La Cuba castrista adoptó el esquema soviético de entrenamiento y formación de sus atletas —amateurismo marrón, dedicación exclusiva, trato privilegiado y esteroides— y se convirtió, socialismo mediante, en potencia regional del deporte. A fin de evidenciarlo en imágenes, el cineasta Santiago Álvarez —poeta de la truca, según Carlos Rebolledo— realizó, en torno a los décimos Juegos Centroamericanos y del Caribe (Puerto Rico, 1966) una película documental, Cerro Pelao’, orientada a publicitar los laureles del sportismo castro estalinista y la superioridad del modo de dominación social imperante en la isla. El filme es eco lejano del Olympia de Leni Riefenstahl, docu-cuña en dos partes, estéticamente impecable y moralmente abominable, del nazismo competitivo, estrenada en 1938. Nada debe entonces extrañarnos el empeño madurista en vincular los éxitos venezolanos en Japón con la deplorable gestión bolivariana del deporte. Pasemos a otra cosa.

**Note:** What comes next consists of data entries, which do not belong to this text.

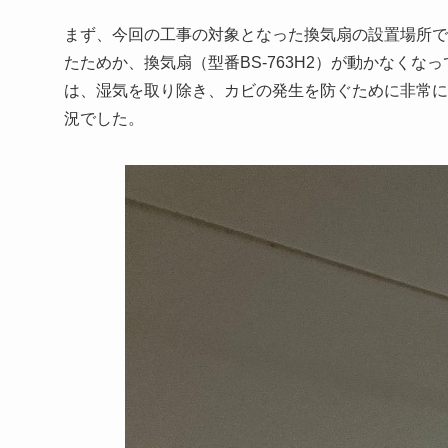
まず、今回の工事の対象となった換気扇の設置場所で
たためか、換気扇（型番BS-763H2）が動かなく
は、湿気を取り除き、カビの発生を防ぐために非常に
況でした。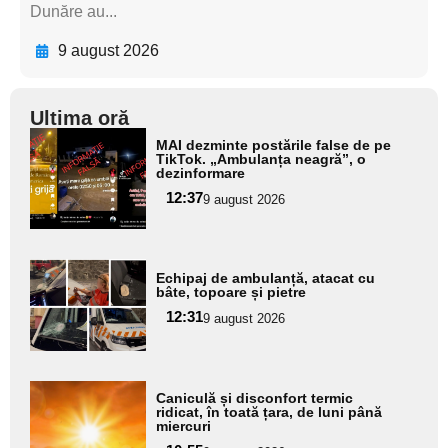
Dunăre au...
9 august 2026
Ultima oră
Adaugă
MAI dezminte postările false de pe
aici textul
TikTok. „Ambulanța neagră”, o
dezinformare
pentru
12:37
9 august 2026
subtitlu
Adaugă
Echipaj de ambulanță, atacat cu
aici textul
bâte, topoare și pietre
pentru
12:31
9 august 2026
subtitlu
Adaugă
Caniculă și disconfort termic
aici textul
ridicat, în toată țara, de luni până
miercuri
pentru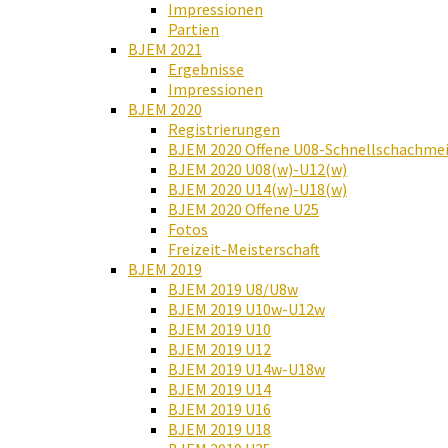
Impressionen
Partien
BJEM 2021
Ergebnisse
Impressionen
BJEM 2020
Registrierungen
BJEM 2020 Offene U08-Schnellschachmei
BJEM 2020 U08(w)-U12(w)
BJEM 2020 U14(w)-U18(w)
BJEM 2020 Offene U25
Fotos
Freizeit-Meisterschaft
BJEM 2019
BJEM 2019 U8/U8w
BJEM 2019 U10w-U12w
BJEM 2019 U10
BJEM 2019 U12
BJEM 2019 U14w-U18w
BJEM 2019 U14
BJEM 2019 U16
BJEM 2019 U18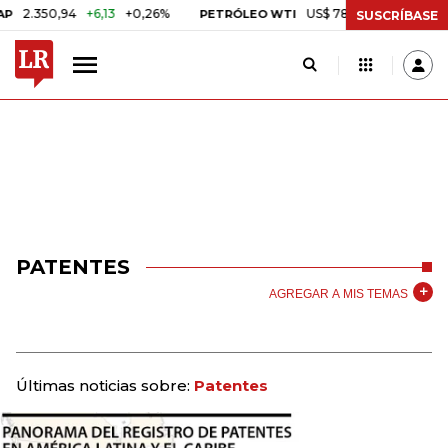
50,94
+6,13
+0,26%
US$ 78,01
US$ 2,92
+3,89%
PETRÓLEO WTI
SUSCRÍBASE
PATENTES
AGREGAR A MIS TEMAS
Últimas noticias sobre:
Patentes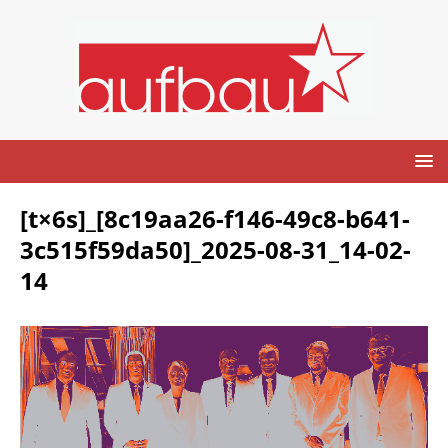
[t×6s]_[8c19aa26-f146-49c8-b641-
3c515f59da50]_2025-08-31_14-02-
14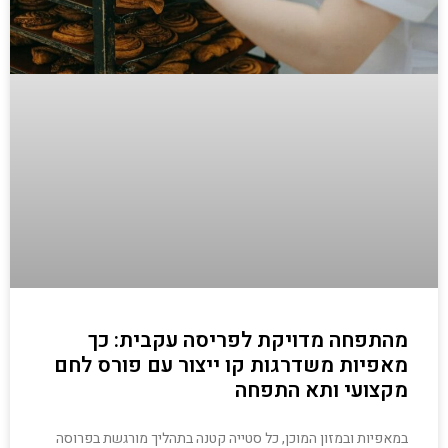
מהתפחה מדויקת לפריסה עקבית: כך
מאפיות משדרגות קו ייצור עם פורס לחם
מקצועי ותא התפחה
במאפיות ובמזון המוכן, כל סטייה קטנה בתהליך מורגשת בפרוסה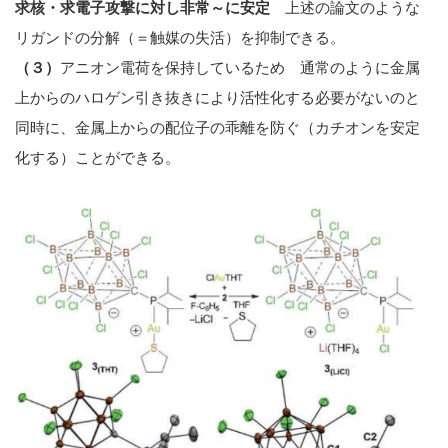
求核・求電子攻撃に対し非常～に安定
上述の論文のような
リガンドの分解（＝触媒の失活）を抑制できる。
（３）
アニオン電荷を保持しているため 通常のように金属
上からのハロゲン引き抜きにより活性化する必要がないのと
同時に、金属上からの配位子の乖離を防ぐ（カチオンを安定
化する）ことができる。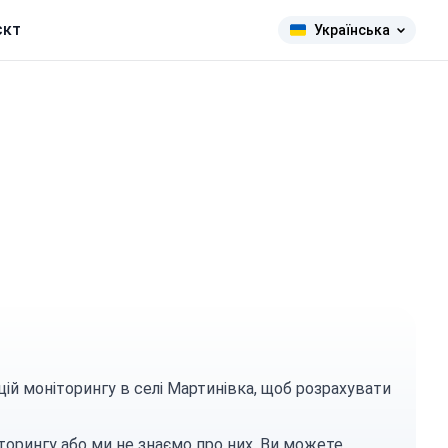
єкт
Українська
цій моніторингу в селі Мартинівка, щоб розрахувати
торингу або ми не знаємо про них. Ви можете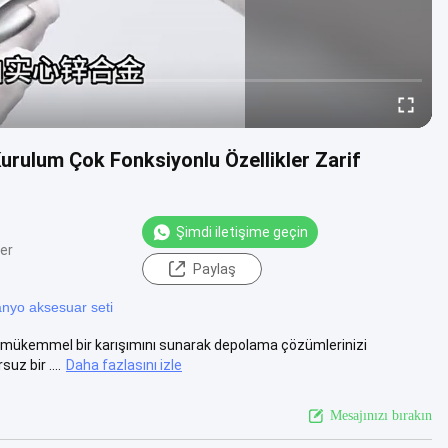
rulum Çok Fonksiyonlu Özellikler Zarif
Şimdi iletişime geçin
ler
Paylaş
nyo aksesuar seti
ın mükemmel bir karışımını sunarak depolama çözümlerinizi
uz bir ....
Daha fazlasını izle
Mesajınızı bırakın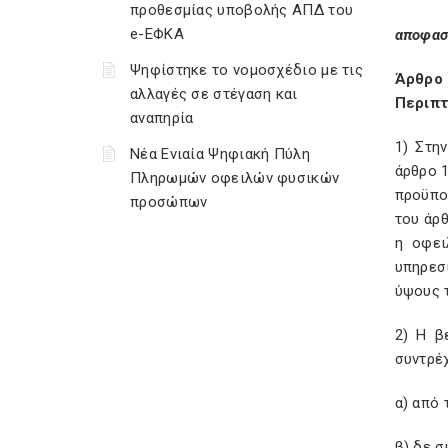
προθεσμίας υποβολής ΑΠΔ του
e-ΕΦΚΑ
αποφασ
Ψηφίστηκε το νομοσχέδιο με τις
Άρθρο 
αλλαγές σε στέγαση και
Περιπτ
αναπηρία
1) Στη
Νέα Ενιαία Ψηφιακή Πύλη
άρθρο 1
Πληρωμών οφειλών φυσικών
προϋπο
προσώπων
του άρθ
η οφει
υπηρεσ
ύψους 
2) Η β
συντρέ
α) από 
β) δε 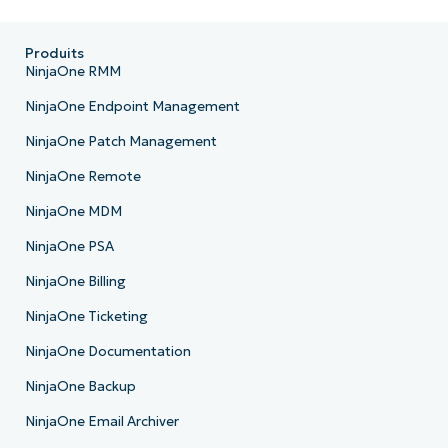
Company
name*
Produits
NinjaOne RMM
NinjaOne Endpoint Management
NinjaOne Patch Management
NinjaOne Remote
NinjaOne MDM
NinjaOne PSA
NinjaOne Billing
NinjaOne Ticketing
NinjaOne Documentation
NinjaOne Backup
NinjaOne Email Archiver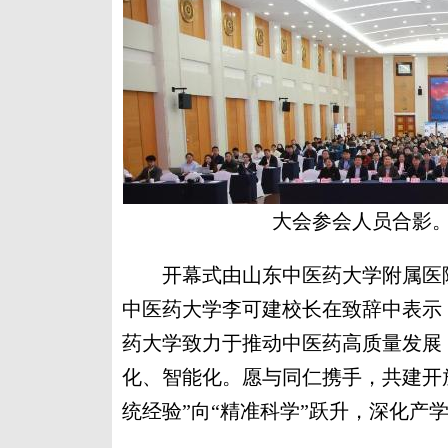
大会参会人员合影
开幕式由山东中医药大学附属医院
中医药大学李可建校长在致辞中表示
药大学致力于推动中医药高质量发展
化、智能化。愿与同仁携手，共建开
统经验”向“精准科学”跃升，深化产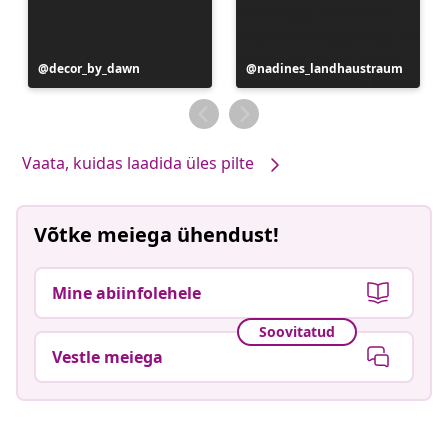
Postitus
decor_by_dawn
Postitus
nadines_landhaustraum
avaldatud
avaldatud
Vaata, kuidas laadida üles pilte
Võtke meiega ühendust!
Mine abiinfolehele
Soovitatud
Vestle meiega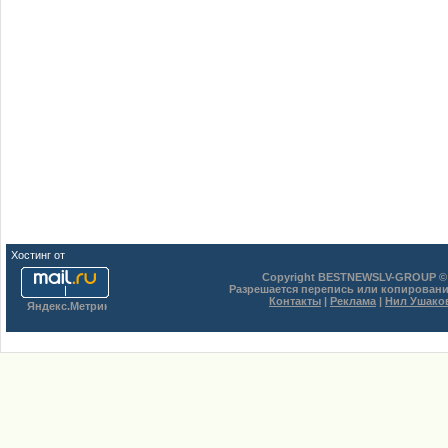
Хостинг от
uCoz
Copyright BESTNEWSLV-GROUP © 
Разрешается перепись или копировани
Контакты
|
Реклама
|
Нил Ушако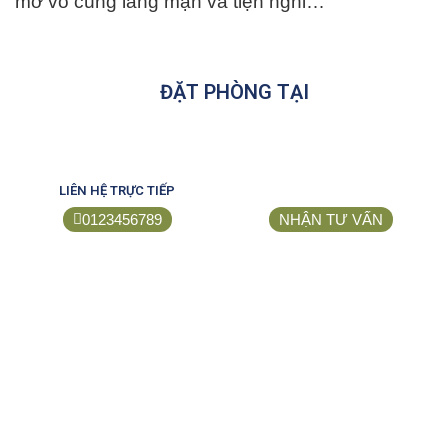
mở vô cùng lãng mạn và tiện nghi…
ĐẶT PHÒNG TẠI
LIÊN HỆ TRỰC TIẾP
0123456789
NHẬN TƯ VẤN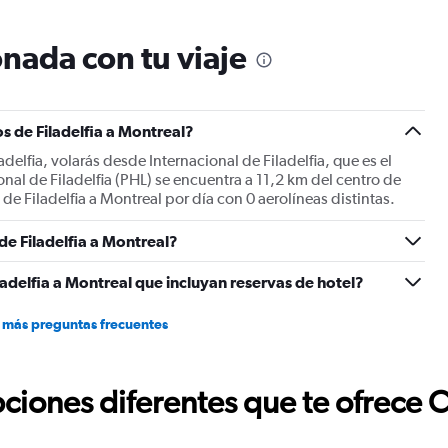
chart
has
nada con tu viaje
1
Y
axis
displaying
Number
s de Filadelfia a Montreal?
of
delfia, volarás desde Internacional de Filadelfia, que es el
flights.
nal de Filadelfia (PHL) se encuentra a 11,2 km del centro de
Range:
 de Filadelfia a Montreal por día con 0 aerolíneas distintas.
0
to
de Filadelfia a Montreal?
36.
adelfia a Montreal que incluyan reservas de hotel?
 más preguntas frecuentes
ciones diferentes que te ofrece 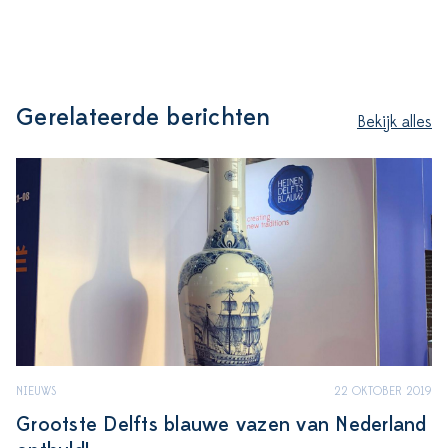
Gerelateerde berichten
Bekijk alles
NIEUWS
22 OKTOBER 2019
Grootste Delfts blauwe vazen van Nederland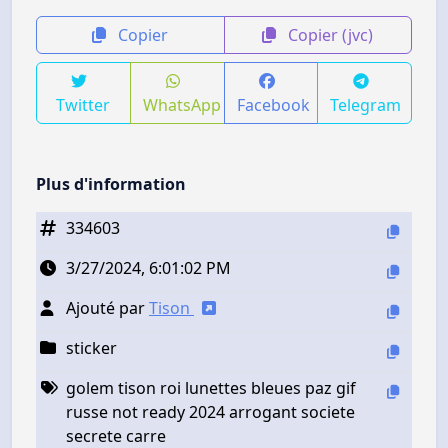
Copier
Copier (jvc)
Twitter
WhatsApp
Facebook
Telegram
Plus d'information
334603
3/27/2024, 6:01:02 PM
Ajouté par
Tison
sticker
golem tison roi lunettes bleues paz gif
russe not ready 2024 arrogant societe
secrete carre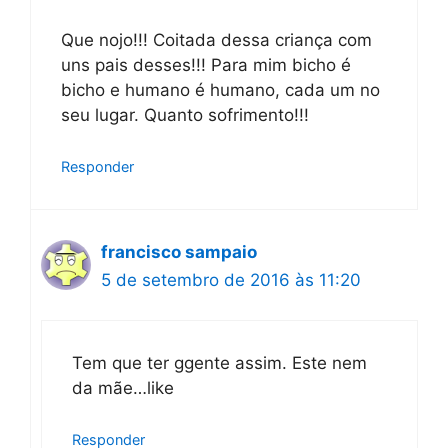
Que nojo!!! Coitada dessa criança com
uns pais desses!!! Para mim bicho é
bicho e humano é humano, cada um no
seu lugar. Quanto sofrimento!!!
Responder
francisco sampaio
5 de setembro de 2016 às 11:20
Tem que ter ggente assim. Este nem
da mãe…like
Responder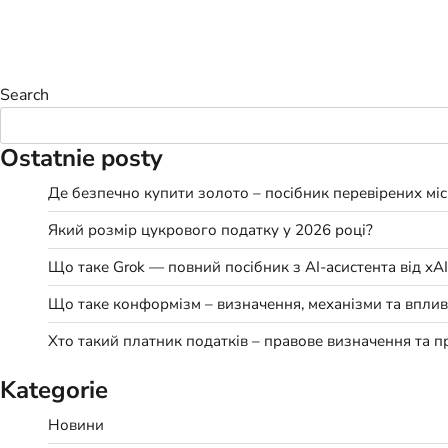
Search
Ostatnie posty
Де безпечно купити золото – посібник перевірених міс
Який розмір цукрового податку у 2026 році?
Що таке Grok — повний посібник з AI-асистента від xAI
Що таке конформізм – визначення, механізми та вплив
Хто такий платник податків – правове визначення та п
Kategorie
Новини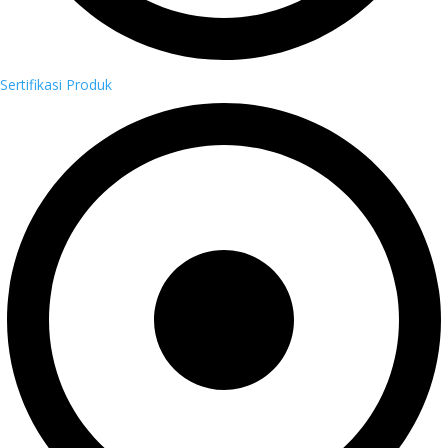
Sertifikasi Produk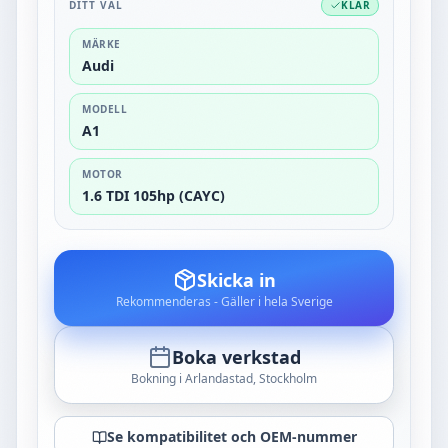
DITT VAL
KLAR
MÄRKE
Audi
MODELL
A1
MOTOR
1.6 TDI 105hp (CAYC)
Skicka in
Rekommenderas - Gäller i hela Sverige
Boka verkstad
Bokning i Arlandastad, Stockholm
Se kompatibilitet och OEM-nummer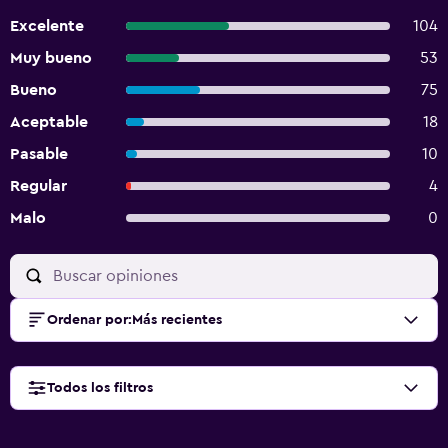
Excelente
104
Muy bueno
53
Bueno
75
Aceptable
18
Pasable
10
Regular
4
Malo
0
Ordenar por
:
Más recientes
Todos los filtros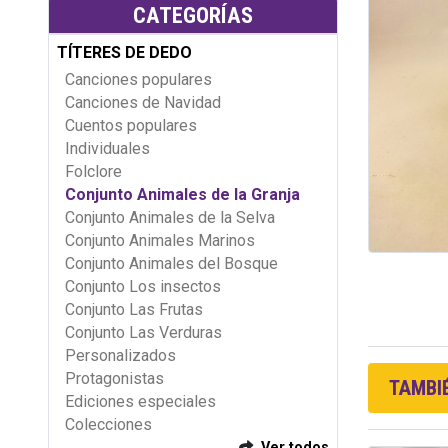
CATEGORÍAS
TÍTERES DE DEDO
Canciones populares
Canciones de Navidad
Cuentos populares
Individuales
Folclore
Conjunto Animales de la Granja
Conjunto Animales de la Selva
Conjunto Animales Marinos
Conjunto Animales del Bosque
Conjunto Los insectos
Conjunto Las Frutas
Conjunto Las Verduras
Personalizados
Protagonistas
TAMBIÉ
Ediciones especiales
Colecciones
Ver todos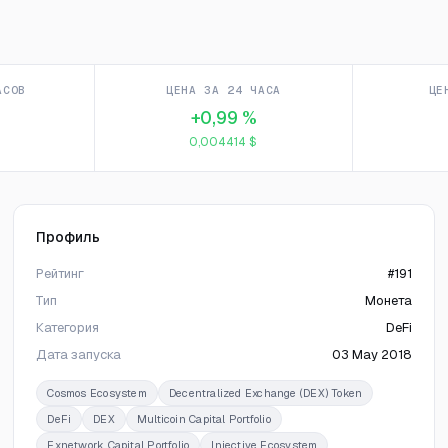
АСОВ
ЦЕНА ЗА 24 ЧАСА
ЦЕ
+0,99 %
0,004414 $
Профиль
Рейтинг
#191
Тип
Монета
Категория
DeFi
Дата запуска
03 May 2018
Cosmos Ecosystem
Decentralized Exchange (DEX) Token
DeFi
DEX
Multicoin Capital Portfolio
Exnetwork Capital Portfolio
Injective Ecosystem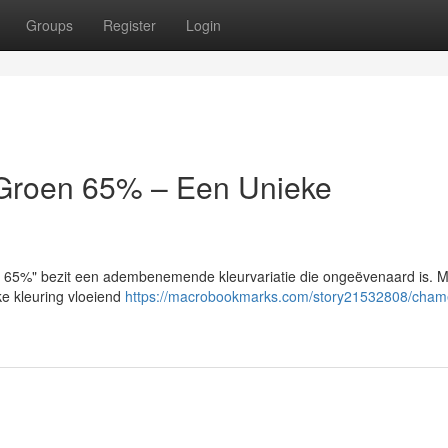
Groups
Register
Login
/Groen 65% – Een Unieke
n 65%" bezit een adembenemende kleurvariatie die ongeëvenaard is. 
ke kleuring vloeiend
https://macrobookmarks.com/story21532808/cham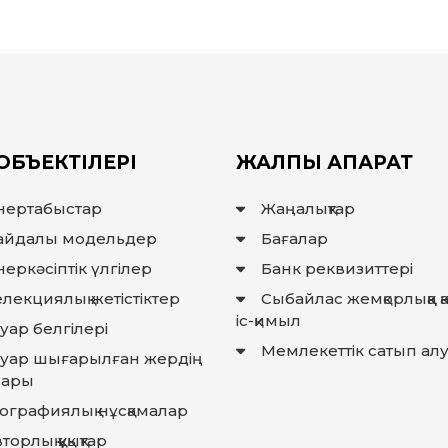
ОБЪЕКТІЛЕРІ
ЖАЛПЫ АҚПАРАТ
нертабыстар
Жаңалықтар
айдалы модельдер
Бағалар
еркәсіптік үлгілер
Банк реквизиттері
лекциялық жетістіктер
Сыбайлас жемқорлыққа 
іс-қимыл
уар белгілері
Мемлекеттiк сатып ал
ауар шығарылған жердiң
лары
еографиялық нұсқамалар
торлық құқықтар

«A la tercera va la vencida» es refrán empleado con frecuencia en el habla castellana cuando no obtenemos el resultado esperado de un determinado emprendimiento, sino después de probar suerte varias veces y con mayor ahínco en cada ocasión. La frase, de acuerdo con paremiólogos del Centro Virtual Cervantes, se habría originado en antiguas pruebas de lucha, en los cuales la victoria se alcanzaba al completar tres derribos —ad trianum ventum est—, y de su añejo uso dan ejemplo remitiéndonos al capítulo XIX de La celestina (Tragicomedia de Calisto y Melibea, Fernando de Rojas, 1499); sin embargo, a los efectos de la presente descarga, prefiero las siniestras raíces de la versión británica —The third time’s the charm—, atribuidas a la fallida ejecución, en 1885, de John «Babbacombe» Lee. Condenado a morir colgado, sobrevivió a tres tentativas de ahorcamiento. Ante la imposibilidad de guindarlo hasta morir, la pena le fue conmutada por prisión perpetua, en virtud de la misericordia del ministro del Interior, Sir William Harcourt, quien habría declarado: «I would shock the feeling of anyone if a man had twice to pay the pangs of imminent death» —«a cualquiera conmocionaría ver a un hombre sufrir dos veces el horror de una muerte inminente», en muy chapucera y resumida traducción—. Privilegio esta patibularia y una tanto flemática génesis del proverbio, porque, en cuestión de días, tal informó El País el pasado 31 de julio, luego de dos fracasos (Barbados y Santo Domingo), se iniciará en México, con celestinaje noruego, un nuevo proceso de negociaciones entre un gobierno de facto en busca de legitimación y una oposición necesitada de recuperar protagonismo. Ello, si no hay, con la venia de Camilo José Cela, culipandeos, cachondeos, escarceos y otros meneos de último minuto porque, asienta el diario madrileño, «se están creando expectativas altamente contraproducentes, e incluso estando en el avión de camino al país azteca todo puede saltar por los aires». Pero nos excedimos y hace ya unas cuantas líneas franqueamos la meta de esta miscelánea carrera con la pluma, sin saber cómo se ubicará finalmente nuestro país en el medallero de Tokio 2020-2021. No queremos adelantar pronósticos y malojear a quienes aún tienen compromisos pendientes (escribo el jueves). Solo restan, pues, el adiós de cortesía y un último deseo: ojalá lo de «saltar por los aires» sea infortunada alegoría del redactor de la información y no presagio involuntario de una catástrofe.